- [TASK PROMPT]:
Scan the data. Collect each line that contains the word "stelle".

○ ○ ○ ○

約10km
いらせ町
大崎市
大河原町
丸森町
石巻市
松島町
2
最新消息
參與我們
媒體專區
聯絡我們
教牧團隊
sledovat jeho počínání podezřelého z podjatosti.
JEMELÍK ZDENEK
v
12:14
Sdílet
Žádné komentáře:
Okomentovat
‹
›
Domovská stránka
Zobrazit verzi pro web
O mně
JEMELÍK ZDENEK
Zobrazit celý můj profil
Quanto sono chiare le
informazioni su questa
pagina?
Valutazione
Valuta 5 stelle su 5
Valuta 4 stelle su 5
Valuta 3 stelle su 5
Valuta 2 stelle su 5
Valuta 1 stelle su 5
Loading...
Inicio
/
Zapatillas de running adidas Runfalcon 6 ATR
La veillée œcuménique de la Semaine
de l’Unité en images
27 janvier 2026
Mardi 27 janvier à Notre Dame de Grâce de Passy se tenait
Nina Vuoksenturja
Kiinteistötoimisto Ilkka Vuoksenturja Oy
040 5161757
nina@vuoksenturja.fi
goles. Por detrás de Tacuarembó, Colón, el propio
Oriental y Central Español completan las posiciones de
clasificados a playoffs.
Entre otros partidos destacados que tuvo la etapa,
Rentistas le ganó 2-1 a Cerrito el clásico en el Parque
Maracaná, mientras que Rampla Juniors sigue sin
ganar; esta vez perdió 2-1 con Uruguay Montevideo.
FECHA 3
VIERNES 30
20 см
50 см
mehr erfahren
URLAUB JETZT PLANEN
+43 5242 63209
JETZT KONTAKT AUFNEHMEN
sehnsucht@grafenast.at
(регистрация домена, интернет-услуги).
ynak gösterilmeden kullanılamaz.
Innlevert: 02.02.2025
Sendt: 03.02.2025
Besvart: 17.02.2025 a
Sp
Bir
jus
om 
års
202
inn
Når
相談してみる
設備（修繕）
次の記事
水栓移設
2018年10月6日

○ ○ ○ ○

- [ANSWER TO THIS EXERCISE]:
Valuta 5 stelle su 5
Valuta 4 stelle su 5
Valuta 3 stelle su 5
Valuta 2 stelle su 5
Valuta 1 stelle su 5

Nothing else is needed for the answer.